Incoming: Nike missile heads for display in S. Florida
The (Fort Lauderdale, Fla.) Sun Sentinel
A 41-foot Nike Hercules missile was headed for South Florida on Wednesday, destined to ignite Cold War memories of a time when the world teetered on the brink of nuclear Armageddon.
On the back of a flatbed trailer, the deactivated missile — which may once have carried a nuclear warhead — is due to pass through the area on Interstate 95 before dawn Thursday ahead of its scheduled arrival at the George T. Baker Aviation School in Miama.
"We say "Missile incoming,' and not 'Incoming missile,'" said principal Sean Gallagan. "We don't want anyone to think we're being attacked."
At the magnet high school, students will blast off the rust, pound out dents and restore the paint and U.S. Army markings to the five-ton, surface-to-air weapon. Then it will be returned to the barn at the Nike Missile Base in Everglades National Park in time for the 50th anniverary of the Cuban missile crisis in October.

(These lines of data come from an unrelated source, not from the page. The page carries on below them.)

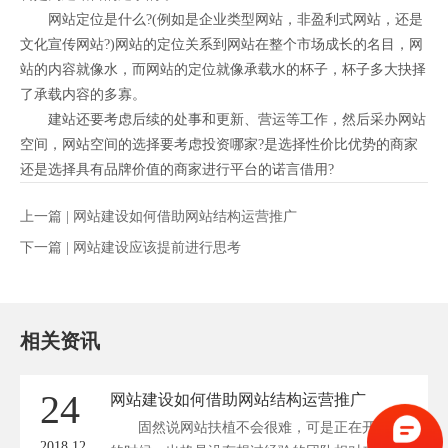
网站定位是什么?(例如是企业类型网站，非盈利式网站，还是
文化宣传网站?)网站的定位关系到网站在整个市场成长的名目，网
站的内容就像水，而网站的定位就像承载水的杯子，杯子多大抉择
了承载内容的多寡。
建站还要考虑后续的处事和更新、营运等工作，然后采办网站
空间，网站空间的选择要考虑投资哪家?是选择性价比优势的商家
还是选择具有品牌价值的商家进行平台的诺言借用?
上一篇 |
网站建设如何借助网站结构运营推广
下一篇 |
网站建设应该提前进行思考
相关资讯
24
网站建设如何借助网站结构运营推广
固然说网站扶植不会很难，可是正在开始做
2018.12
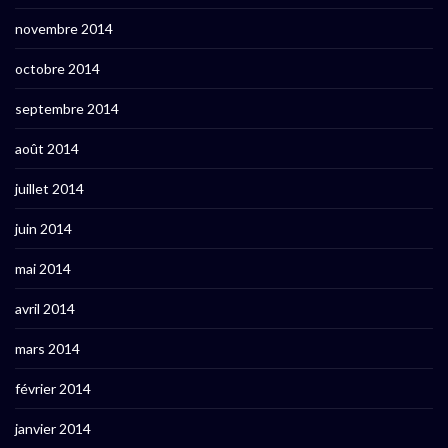
novembre 2014
octobre 2014
septembre 2014
août 2014
juillet 2014
juin 2014
mai 2014
avril 2014
mars 2014
février 2014
janvier 2014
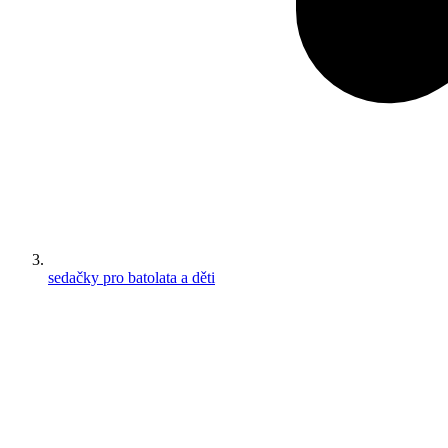
sedačky pro batolata a děti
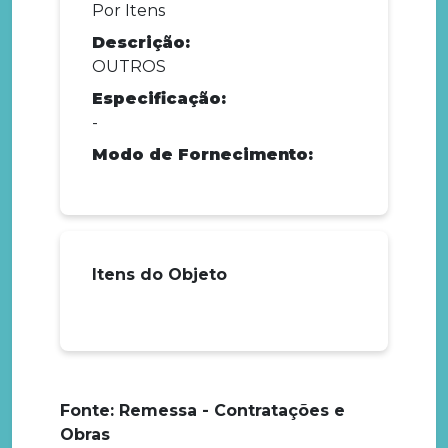
Por Itens
Descrição:
OUTROS
Especificação:
-
Modo de Fornecimento:
Itens do Objeto
Fonte: Remessa - Contratações e
Obras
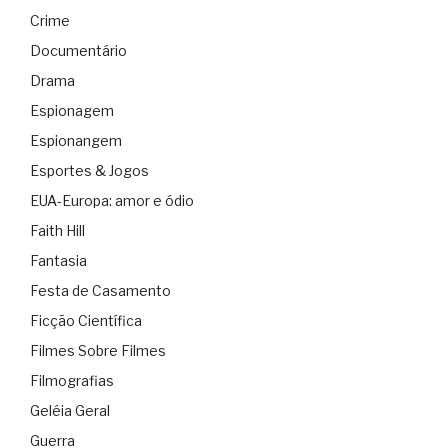
Crime
Documentário
Drama
Espionagem
Espionangem
Esportes & Jogos
EUA-Europa: amor e ódio
Faith Hill
Fantasia
Festa de Casamento
Ficção Científica
Filmes Sobre Filmes
Filmografias
Geléia Geral
Guerra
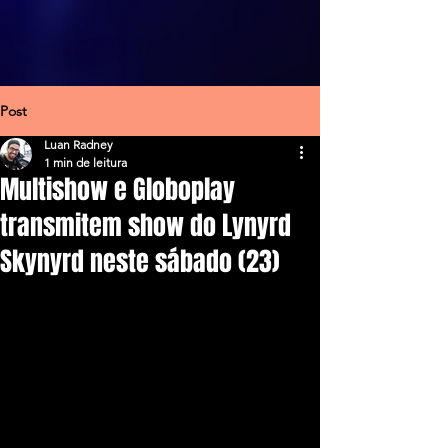
Post
Luan Radney
1 min de leitura
Multishow e Globoplay
transmitem show do Lynyrd
Skynyrd neste sábado (23)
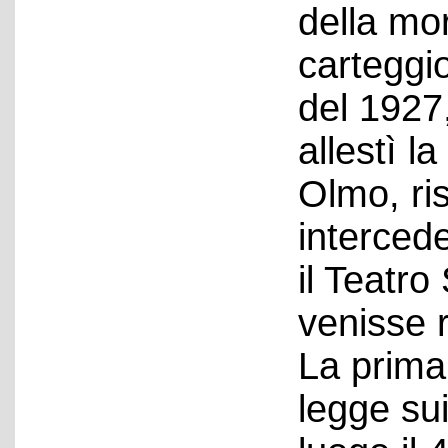
della mor
carteggi
del 1927,
allestì l
Olmo, ri
interced
il Teatro
venisse r
La prima
legge sui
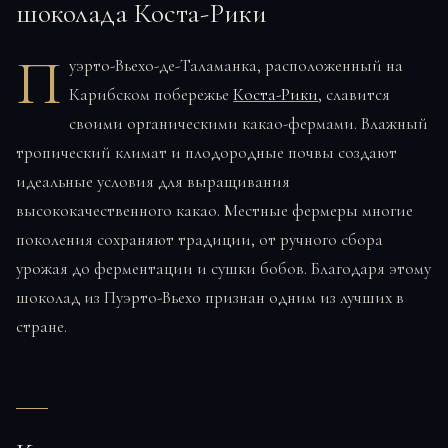
шоколада Коста-Рики
П
уэрто-Вьехо-де-Таламанка, расположенный на
Карибском побережье
Коста-Рики
, славится
своими органическими какао-фермами. Влажный
тропический климат и плодородные почвы создают
идеальные условия для выращивания
высококачественного какао. Местные фермеры многие
поколения сохраняют традиции, от ручного сбора
урожая до ферментации и сушки бобов. Благодаря этому
шоколад из Пуэрто-Вьехо признан одним из лучших в
стране.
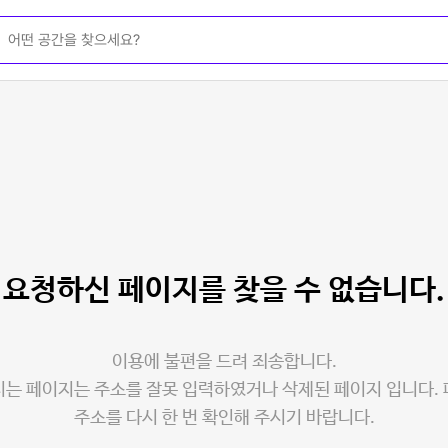
요청하신 페이지를
찾을 수 없습니다.
이용에 불편을 드려 죄송합니다.
는 페이지는 주소를 잘못 입력하였거나 삭제된 페이지 입니다.
주소를 다시 한 번 확인해 주시기 바랍니다.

"This was a period in history when kids were doing duck-and-cover drills. We were preparing for World War III," said Ryan Meyer, the park ranger who oversees the Nike site. "This will stir some memories."
One whose memory has never waned is Charles D. Carter, who over the past 11 years has worked to locate a surplus missile to bring to the site where he was stationed as a 17-year-old Army private.

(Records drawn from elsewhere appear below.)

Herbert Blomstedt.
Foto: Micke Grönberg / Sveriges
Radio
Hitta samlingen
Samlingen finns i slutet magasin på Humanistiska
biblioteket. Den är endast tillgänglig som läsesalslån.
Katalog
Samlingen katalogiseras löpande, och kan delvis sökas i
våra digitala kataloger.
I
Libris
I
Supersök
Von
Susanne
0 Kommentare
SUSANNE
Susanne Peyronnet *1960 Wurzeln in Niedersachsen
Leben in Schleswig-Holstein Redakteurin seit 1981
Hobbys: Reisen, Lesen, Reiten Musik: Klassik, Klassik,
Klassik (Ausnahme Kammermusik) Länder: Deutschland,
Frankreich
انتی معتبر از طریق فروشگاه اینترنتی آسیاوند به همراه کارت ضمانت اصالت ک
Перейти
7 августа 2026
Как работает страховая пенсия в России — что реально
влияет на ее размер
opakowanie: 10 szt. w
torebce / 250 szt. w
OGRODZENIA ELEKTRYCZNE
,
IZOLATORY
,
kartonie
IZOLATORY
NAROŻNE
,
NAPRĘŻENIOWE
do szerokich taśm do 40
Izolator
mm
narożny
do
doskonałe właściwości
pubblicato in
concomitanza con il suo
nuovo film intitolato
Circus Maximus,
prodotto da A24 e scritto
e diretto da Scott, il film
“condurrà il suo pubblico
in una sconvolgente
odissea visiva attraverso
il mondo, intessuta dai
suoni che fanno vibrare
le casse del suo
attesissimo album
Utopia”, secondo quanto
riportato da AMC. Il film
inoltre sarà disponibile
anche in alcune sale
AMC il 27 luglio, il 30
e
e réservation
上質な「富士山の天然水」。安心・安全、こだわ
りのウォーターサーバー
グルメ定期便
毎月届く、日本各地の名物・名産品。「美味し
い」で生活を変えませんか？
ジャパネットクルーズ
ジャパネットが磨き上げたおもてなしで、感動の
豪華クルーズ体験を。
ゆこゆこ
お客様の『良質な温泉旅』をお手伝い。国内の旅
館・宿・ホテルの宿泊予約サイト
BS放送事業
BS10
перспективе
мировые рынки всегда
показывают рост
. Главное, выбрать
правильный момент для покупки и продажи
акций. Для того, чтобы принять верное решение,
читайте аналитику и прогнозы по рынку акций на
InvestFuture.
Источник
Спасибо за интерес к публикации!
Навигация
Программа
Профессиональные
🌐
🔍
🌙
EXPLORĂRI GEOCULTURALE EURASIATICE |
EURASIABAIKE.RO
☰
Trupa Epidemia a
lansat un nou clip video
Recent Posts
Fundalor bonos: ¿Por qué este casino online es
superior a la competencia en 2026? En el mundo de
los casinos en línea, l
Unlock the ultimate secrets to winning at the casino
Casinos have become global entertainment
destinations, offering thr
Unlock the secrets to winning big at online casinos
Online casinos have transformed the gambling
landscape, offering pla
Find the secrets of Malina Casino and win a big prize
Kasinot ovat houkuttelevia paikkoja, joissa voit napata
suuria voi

"I hope that everyone who sees this missile will reflect on what it was — a powerful force to deter the enemy," said Carter, 66, who quit his senior year at Miami High to enlist after hearing President Kennedy speak to the nation about the crisis on Oct. 22, 1962.
"We knew that we were the first line of defense," said Carter, stationed at two of the four South Florida missile bases from 1963 to 1965. "So the Russians knew they had to get past us."

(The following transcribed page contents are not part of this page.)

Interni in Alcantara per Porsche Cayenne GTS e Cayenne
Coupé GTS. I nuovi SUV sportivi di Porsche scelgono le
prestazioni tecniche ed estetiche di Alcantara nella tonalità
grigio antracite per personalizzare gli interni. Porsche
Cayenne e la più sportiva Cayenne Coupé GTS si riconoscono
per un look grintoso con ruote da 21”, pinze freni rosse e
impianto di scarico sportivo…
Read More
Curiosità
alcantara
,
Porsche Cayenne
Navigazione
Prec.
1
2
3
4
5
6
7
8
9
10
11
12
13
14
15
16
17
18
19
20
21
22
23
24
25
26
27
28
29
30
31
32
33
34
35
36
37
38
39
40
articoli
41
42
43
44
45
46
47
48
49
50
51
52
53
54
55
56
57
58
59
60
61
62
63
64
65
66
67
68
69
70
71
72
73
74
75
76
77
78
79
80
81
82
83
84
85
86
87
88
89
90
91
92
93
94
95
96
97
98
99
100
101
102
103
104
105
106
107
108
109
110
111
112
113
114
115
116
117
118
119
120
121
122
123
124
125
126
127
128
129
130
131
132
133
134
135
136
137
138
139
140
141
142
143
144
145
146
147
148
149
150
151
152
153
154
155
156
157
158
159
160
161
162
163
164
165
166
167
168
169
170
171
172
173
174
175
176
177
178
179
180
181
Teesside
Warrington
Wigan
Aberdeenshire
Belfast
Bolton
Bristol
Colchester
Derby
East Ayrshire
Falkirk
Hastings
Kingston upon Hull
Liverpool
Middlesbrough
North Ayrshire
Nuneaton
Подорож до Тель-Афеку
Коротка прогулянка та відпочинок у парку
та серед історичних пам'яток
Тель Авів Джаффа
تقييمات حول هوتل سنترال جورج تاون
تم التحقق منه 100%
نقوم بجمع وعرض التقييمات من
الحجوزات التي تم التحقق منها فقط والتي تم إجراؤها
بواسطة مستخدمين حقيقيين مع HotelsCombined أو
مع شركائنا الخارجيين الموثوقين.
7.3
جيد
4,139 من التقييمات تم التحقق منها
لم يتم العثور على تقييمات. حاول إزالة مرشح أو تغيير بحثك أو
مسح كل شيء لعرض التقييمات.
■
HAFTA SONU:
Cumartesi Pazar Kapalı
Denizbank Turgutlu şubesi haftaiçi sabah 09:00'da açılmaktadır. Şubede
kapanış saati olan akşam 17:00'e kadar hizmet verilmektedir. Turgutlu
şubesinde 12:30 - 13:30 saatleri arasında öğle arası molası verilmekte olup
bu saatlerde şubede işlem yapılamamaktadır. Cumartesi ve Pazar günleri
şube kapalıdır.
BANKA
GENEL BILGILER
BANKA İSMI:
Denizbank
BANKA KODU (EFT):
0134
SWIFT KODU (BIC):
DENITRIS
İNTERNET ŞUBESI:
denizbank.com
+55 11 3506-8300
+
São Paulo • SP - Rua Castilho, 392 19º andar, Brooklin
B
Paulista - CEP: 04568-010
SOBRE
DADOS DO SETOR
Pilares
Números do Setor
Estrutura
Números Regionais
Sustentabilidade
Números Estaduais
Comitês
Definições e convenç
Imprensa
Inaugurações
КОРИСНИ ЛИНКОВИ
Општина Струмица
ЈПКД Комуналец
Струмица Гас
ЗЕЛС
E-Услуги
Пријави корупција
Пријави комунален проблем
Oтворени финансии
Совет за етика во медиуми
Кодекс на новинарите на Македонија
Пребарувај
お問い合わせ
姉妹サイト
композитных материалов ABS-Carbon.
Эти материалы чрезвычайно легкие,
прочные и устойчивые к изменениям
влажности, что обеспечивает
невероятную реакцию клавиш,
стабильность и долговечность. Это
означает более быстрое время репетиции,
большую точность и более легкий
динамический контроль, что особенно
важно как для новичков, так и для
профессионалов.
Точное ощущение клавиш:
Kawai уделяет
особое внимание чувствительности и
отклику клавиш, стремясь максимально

Carter, who nows lives in Palm Desert, Calif., became the Nike site's unofficial historian after the Sept. 11 terror attacks. "I just felt a desire to do something patriotic," said Carter, a former sheriff's deputy who works as a public safety consultant.
He visited the Nike site, found it in good condition, and with the cooperation of the National Park Service, began to hunt for a missile. Through the Army's Center of Military History, he found it in the Anniston, Ala., Army Depot.
Carter was also instrumental in getting the 40-acre Nike base listed on theU.S. Department of the Interior's National Register of Historic Places in 2004, as a site with important cultural significance. The base, which is within Everglades National Park, includes 22 buildings, including three missile barns, a missile assembly building, a guard dog kennel and a barracks.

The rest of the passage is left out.